#### [Information supplied]
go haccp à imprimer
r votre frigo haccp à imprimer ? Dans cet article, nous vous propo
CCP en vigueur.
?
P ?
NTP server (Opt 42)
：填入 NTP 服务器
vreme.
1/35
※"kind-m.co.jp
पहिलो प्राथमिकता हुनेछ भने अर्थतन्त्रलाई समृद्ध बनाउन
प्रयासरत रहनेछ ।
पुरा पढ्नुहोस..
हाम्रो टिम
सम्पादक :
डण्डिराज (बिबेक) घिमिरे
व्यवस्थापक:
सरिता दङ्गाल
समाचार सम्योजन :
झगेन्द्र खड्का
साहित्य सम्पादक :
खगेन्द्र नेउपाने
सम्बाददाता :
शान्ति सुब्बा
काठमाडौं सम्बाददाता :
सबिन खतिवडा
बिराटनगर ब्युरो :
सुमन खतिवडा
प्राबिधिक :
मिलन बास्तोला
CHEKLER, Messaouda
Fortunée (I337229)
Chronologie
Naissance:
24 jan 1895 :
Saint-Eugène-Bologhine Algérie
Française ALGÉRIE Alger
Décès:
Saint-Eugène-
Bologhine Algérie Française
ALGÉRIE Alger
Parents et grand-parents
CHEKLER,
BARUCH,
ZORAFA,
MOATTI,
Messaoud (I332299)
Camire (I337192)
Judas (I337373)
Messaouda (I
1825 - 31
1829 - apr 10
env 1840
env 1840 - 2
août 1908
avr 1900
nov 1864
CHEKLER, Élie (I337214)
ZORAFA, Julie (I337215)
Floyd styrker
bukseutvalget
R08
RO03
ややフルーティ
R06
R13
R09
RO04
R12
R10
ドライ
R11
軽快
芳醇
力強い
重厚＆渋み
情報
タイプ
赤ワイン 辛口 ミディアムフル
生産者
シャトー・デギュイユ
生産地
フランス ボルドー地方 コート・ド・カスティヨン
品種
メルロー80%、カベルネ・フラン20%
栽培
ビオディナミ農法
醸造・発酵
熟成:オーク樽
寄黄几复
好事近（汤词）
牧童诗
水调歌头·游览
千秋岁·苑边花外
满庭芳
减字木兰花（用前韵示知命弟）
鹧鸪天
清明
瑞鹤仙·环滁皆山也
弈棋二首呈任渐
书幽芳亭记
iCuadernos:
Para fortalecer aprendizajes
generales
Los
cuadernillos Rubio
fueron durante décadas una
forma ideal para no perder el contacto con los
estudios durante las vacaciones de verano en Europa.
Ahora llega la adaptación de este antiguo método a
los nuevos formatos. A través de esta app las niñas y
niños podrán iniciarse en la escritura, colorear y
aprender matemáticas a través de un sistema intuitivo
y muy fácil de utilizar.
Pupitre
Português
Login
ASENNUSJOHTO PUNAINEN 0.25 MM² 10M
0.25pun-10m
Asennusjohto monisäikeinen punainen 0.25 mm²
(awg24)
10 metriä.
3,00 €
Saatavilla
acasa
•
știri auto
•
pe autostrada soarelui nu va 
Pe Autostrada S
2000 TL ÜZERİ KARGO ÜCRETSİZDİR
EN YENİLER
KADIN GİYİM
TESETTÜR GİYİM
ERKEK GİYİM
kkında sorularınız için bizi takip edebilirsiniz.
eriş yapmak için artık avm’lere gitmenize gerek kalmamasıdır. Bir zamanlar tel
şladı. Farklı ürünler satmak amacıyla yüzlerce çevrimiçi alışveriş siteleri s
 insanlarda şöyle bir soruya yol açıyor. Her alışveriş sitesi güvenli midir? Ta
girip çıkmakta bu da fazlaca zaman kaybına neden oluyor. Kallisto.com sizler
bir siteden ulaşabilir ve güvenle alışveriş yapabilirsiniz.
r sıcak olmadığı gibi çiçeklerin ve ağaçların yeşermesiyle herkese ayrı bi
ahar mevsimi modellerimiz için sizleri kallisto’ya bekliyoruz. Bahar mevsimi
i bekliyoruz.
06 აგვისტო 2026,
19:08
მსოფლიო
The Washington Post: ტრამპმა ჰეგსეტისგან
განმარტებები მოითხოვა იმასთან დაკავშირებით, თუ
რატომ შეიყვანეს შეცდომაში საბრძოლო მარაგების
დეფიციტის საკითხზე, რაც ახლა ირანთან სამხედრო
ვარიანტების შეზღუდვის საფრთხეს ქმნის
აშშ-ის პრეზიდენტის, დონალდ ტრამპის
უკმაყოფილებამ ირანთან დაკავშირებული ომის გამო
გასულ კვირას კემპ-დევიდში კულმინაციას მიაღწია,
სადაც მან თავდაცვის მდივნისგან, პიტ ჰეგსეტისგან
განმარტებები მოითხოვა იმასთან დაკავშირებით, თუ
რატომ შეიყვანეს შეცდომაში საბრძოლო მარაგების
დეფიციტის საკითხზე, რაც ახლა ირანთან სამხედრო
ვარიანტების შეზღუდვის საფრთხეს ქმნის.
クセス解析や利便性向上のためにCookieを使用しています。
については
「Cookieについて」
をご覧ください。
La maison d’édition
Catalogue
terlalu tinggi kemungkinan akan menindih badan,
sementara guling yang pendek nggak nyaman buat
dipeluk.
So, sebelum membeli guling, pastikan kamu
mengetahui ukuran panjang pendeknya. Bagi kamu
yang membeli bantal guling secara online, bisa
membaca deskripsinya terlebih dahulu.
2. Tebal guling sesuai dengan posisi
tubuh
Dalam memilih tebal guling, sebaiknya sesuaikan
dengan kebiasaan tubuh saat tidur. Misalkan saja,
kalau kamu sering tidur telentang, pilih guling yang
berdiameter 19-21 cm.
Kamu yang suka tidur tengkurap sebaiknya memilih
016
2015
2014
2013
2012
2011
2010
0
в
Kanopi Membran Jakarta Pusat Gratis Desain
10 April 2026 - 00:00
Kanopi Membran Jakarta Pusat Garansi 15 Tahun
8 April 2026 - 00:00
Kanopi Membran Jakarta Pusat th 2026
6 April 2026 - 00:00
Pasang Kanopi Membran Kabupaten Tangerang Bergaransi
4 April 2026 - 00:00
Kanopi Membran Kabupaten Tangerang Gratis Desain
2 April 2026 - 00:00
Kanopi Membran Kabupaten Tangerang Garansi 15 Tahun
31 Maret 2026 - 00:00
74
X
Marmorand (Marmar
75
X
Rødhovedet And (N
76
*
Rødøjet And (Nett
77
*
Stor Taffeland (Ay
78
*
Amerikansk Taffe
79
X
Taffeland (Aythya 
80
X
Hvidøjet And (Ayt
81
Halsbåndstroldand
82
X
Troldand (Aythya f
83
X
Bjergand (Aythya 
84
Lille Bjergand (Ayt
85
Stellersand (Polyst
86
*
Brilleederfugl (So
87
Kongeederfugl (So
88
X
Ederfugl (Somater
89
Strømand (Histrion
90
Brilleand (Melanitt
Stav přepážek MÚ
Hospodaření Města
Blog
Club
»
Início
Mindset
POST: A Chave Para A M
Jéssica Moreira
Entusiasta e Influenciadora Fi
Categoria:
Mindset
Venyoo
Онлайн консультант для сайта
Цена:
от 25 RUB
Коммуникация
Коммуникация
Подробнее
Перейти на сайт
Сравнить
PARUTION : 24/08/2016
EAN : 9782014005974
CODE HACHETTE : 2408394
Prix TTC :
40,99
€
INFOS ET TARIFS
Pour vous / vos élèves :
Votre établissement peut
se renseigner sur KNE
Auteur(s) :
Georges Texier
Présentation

#### [Task statement]
Return nothing but the lines from the top of the records above through the line that has "प्रयासरत रहनेछ ।". Keep each one exact.

#### [Your response]
go haccp à imprimer
r votre frigo haccp à imprimer ? Dans cet article, nous vous propo
CCP en vigueur.
?
P ?
NTP server (Opt 42)
：填入 NTP 服务器
vreme.
1/35
※"kind-m.co.jp
पहिलो प्राथमिकता हुनेछ भने अर्थतन्त्रलाई समृद्ध बनाउन
प्रयासरत रहनेछ ।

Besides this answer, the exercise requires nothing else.